RIP Lutri: 5/19/20-4/2/20
:blizz::gamefreak:

Nessus posted:

Gonna :goonsay: it - there's actually a TNG episode that explicitly demonstrates that you aren't dying or being killed and recreated or whatever-the-gently caress because the crux of the plot is that a guy had a much longer subjective experience of 'being in the transporter beam' than was usually the case -- but they straight up show you "getting beamed" from a character's perspective, and it is consistent and steady.

That was also a weird edge case because they had to do it super especially slowly due to the Problem Of The Week.


Also in an episode of DS9 they explained that they've somehow got these absolutely massive ram-banks that they use to store people as data but they're ludicrously volatile and the error checking algorithms break down after less than a minute if they aren't used.

Night10194
Feb 13, 2012

We'll start,
like many good things,
with a bear.

Nessus posted:

As for Call of Cthulhu, I don't know if there's a fixed opinion there but it seems to me like the setting has always made it clear that while in the grand and cosmic sense you can't beat Cthulhu or slay all the Elder Gods or what-have-you, you can understand things and protect the world. So it's bleak but you know it up front that you're in a horror game. Sort of like the "Dark Fate" flaw in WOD!

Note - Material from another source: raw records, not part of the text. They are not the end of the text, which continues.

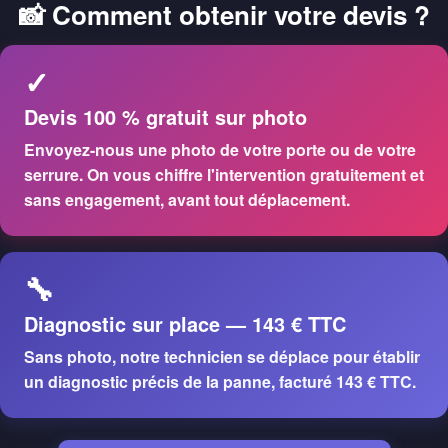
📸 Comment obtenir votre devis ?
✓
Devis 100 % gratuit sur photo
Envoyez-nous une photo de votre porte ou de votre
serrure. On vous chiffre l'intervention
gratuitement et
sans engagement
, avant tout déplacement.
🔧
Diagnostic sur place — 143 € TTC
Sans photo, notre technicien se déplace pour établir
un diagnostic précis de la panne, facturé
143 € TTC
.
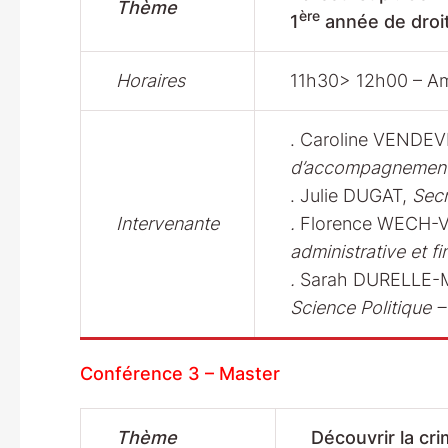
Thème
ère
1
année de droit
Horaires
11h30> 12h00 – A
. Caroline VENDEV
d’accompagnement e
. Julie DUGAT,
Secr
Intervenante
.
Florence WECH
administrative et fi
.
Sarah DURELLE
Science Politique –
Conférence 3 – Master
Thème
Découvrir la cr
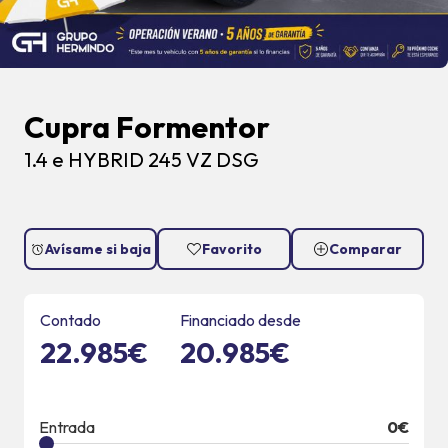
Cupra Formentor
1.4 e HYBRID 245 VZ DSG
Avísame si baja
Favorito
Comparar
Contado
Financiado desde
22.985€
20.985€
Entrada
0
€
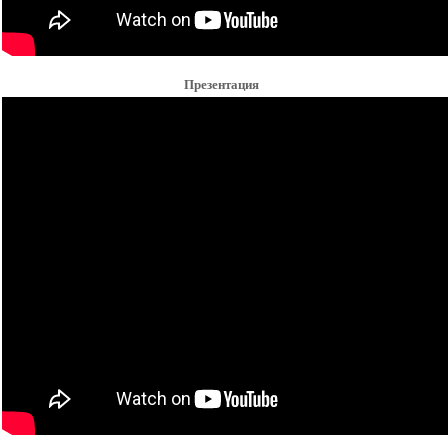
Презентация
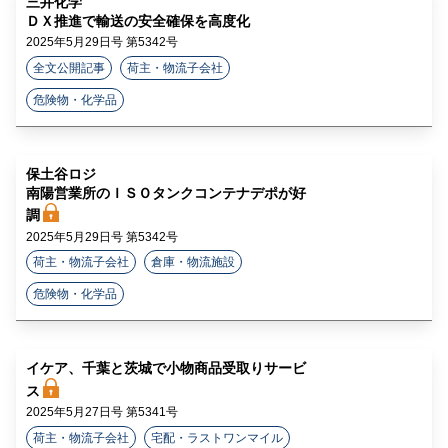
三井化学
ラ
ＤＸ推進で輸送の安全確保を高度化
2025年5月29日号 第5342号
イ
全文公開記事
荷主・物流子会社
ン
危険物・化学品
保土谷ロジ
南陽営業所のＩＳＯタンクコンテナデポが好
調
2025年5月29日号 第5342号
荷主・物流子会社
倉庫・物流施設
危険物・化学品
イケア、千葉と茨城で小物商品受取りサービ
ス
2025年5月27日号 第5341号
荷主・物流子会社
宅配・ラストワンマイル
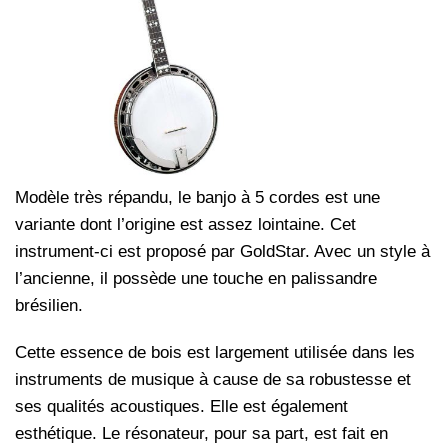
Modèle très répandu, le banjo à 5 cordes est une
variante dont l’origine est assez lointaine. Cet
instrument-ci est proposé par GoldStar. Avec un style à
l’ancienne, il possède une touche en palissandre
brésilien.
Cette essence de bois est largement utilisée dans les
instruments de musique à cause de sa robustesse et
ses qualités acoustiques. Elle est également
esthétique. Le résonateur, pour sa part, est fait en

This take is also especially important if you're writing a GAME rather than a novel. Games that end in absolute, abject failure regardless of the players' actions had better have a really, really good reason and players who were on board with that being a thing from the word go or you're really going to annoy your players.

Kaza42
Oct 3, 2013

Blood and Souls and all that

Robindaybird posted:

There was a canadian cartoon where a guy invented a teleporter that works exactly like that and slightly explore the moral implications of it

I assume you mean "To Be". The problem is that it's an incredibly dumb exploration that ignores every argument against and flaw with what it's trying to say in favor of a flimsy strawman. It tries to explain continuity of existence without at all understanding the concepts of continuity of memory or continuity of consciousness.

Kurieg
Jul 19, 2012

RIP Lutri: 5/19/20-4/2/20
:blizz::gamefreak:
My DM a while back pulled a huge twist on us a long while back when our party was exploring this suspiciously familiar castle that also had statues of our PCs from two games previous(notably,one he was not running) only to find his PC from that game hooked up to some gigantic machine. Turns out he had figured out how to create sentient machines, but doing so stole souls from someplace, and tended to be powered by still-living magical beings bound into the armor. The resident gods at the time found out and were pissed so he elevated himself to godhood and set up a wall around reality that kept magic to a minimum and kept the other gods out, using our former PCs and some of their children as living keystones in said wall. Then set up a church designed to enforce single and devoted worship to him and kill any and all "Magical Deviants" so that people wouldn't start believing in magic and weakening the wall.

Well the wall got weakened, magic started coming back, and said god asked us to go back and help the church with their genocide campaign and enforce a single monodominant worship of the only god keeping us alive.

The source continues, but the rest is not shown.